Hacia el final de su vida se produjo un deshielo, una fusión. Le hacían reverencias en la ópera, pero no fue la fama lo que le hizo suavizarse tanto, sino seguramente el crecimiento. Visitaba a la gente, enviaba saludos, telegramas, entretenía a los invitados con sus claros tonos de tenor. Le envió a Yeats una copia autografiada de Work in Progress y le dijo que si la señora Yeats quería descoser las primeras páginas de Ulises, él se las firmaría con mucho gusto. Envió a Pomes Penyeach a la biblioteca de la Universidad de Galway. Hicieron construir un atril especial para la lectura y él estaba encantado de que su libro, con las letras de Lucía, estuviera expuesto para que lo vieran todos los ex hooligans. Había llegado a su apogeo.

Cuando estalló la guerra, Joyce y Nora tuvieron que abandonar París para trasladarse a la neutral Suiza. La empresa tenía toda la torpeza y la perversidad de una fábula de Kafka. Peor aún, aunque lo intentó infatigablemente, no pudo conseguir un permiso para liberar a Lucía de una Maison de Santé en Bretaña.

Una figura solitaria con un parche en el ojo y un abrigo largo. Se le veía caminar por las calles de Zurich con un palo y piedras en el bolsillo para ahuyentar a los perros merodeadores. 

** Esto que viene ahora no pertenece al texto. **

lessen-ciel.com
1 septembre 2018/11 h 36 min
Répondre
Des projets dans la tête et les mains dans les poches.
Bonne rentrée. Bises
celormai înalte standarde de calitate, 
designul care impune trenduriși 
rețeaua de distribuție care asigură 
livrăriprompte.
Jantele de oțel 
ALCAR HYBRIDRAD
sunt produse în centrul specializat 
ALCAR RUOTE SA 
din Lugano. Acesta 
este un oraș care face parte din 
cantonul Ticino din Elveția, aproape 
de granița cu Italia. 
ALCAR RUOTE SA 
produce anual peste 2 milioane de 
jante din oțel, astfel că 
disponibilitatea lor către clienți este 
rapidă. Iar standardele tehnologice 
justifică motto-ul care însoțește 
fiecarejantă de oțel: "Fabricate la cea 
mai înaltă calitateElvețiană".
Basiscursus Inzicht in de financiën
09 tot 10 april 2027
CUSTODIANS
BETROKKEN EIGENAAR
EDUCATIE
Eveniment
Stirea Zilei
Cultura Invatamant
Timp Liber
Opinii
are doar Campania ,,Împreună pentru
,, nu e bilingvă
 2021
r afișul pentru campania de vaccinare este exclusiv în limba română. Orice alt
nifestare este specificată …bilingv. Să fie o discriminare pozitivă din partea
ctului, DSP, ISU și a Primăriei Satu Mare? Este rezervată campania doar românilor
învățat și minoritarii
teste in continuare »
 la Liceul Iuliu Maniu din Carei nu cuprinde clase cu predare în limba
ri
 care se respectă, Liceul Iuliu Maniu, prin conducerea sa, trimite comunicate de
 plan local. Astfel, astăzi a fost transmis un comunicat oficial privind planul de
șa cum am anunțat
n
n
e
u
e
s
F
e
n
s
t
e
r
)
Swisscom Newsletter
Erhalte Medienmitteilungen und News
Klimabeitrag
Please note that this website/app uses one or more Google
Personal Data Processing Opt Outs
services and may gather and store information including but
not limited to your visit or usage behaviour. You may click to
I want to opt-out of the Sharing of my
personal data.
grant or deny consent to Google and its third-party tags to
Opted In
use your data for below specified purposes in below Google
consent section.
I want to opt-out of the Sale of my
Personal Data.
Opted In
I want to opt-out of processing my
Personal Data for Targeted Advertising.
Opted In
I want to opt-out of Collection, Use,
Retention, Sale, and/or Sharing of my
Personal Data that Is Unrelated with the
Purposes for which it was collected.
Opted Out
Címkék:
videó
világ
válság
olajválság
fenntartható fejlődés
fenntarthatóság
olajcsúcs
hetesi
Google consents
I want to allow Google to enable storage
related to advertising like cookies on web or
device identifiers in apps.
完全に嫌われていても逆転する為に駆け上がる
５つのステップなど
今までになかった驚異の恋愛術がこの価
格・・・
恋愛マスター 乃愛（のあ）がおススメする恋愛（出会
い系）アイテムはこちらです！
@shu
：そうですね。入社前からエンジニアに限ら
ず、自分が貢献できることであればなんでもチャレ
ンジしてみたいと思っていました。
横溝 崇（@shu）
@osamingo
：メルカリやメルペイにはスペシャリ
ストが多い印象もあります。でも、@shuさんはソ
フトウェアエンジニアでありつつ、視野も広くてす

En enero, sufrió unos dolores que sólo se aliviaban con morfina y al día siguiente, retorciéndose como un pez, fue llevado al hospital de la Cruz Roja. Allí le diagnosticaron una úlcera duodenal perforada que había acompañado a su paciente durante años sin ser diagnosticada y fue operado de inmediato. Más tarde, dos soldados de Neuchâtel, una región conocida por el vino que tanto le gustaba, le suministraron transfusiones de sangre. Le aconsejaron que volviera a su alojamiento, creyendo que lo peor ya había pasado. Estaba a punto de cumplir 60 años. Después de unas horas, entró en coma y murió. Era el 13 de enero de 1941, un número que siempre había considerado inadecuado para viajar.

Es difícil no creer en la inmortalidad, considerando la prematura muerte del querido señor Joyce.

 Este ensayo se publicó por primera vez en la colección de 1970 A Bash in the Tunnel: James Joyce de la editorial irlandesa

 Edna O'Brien escribió una obra de teatro, Joyce's Women, con motivo del centenario de Ulises.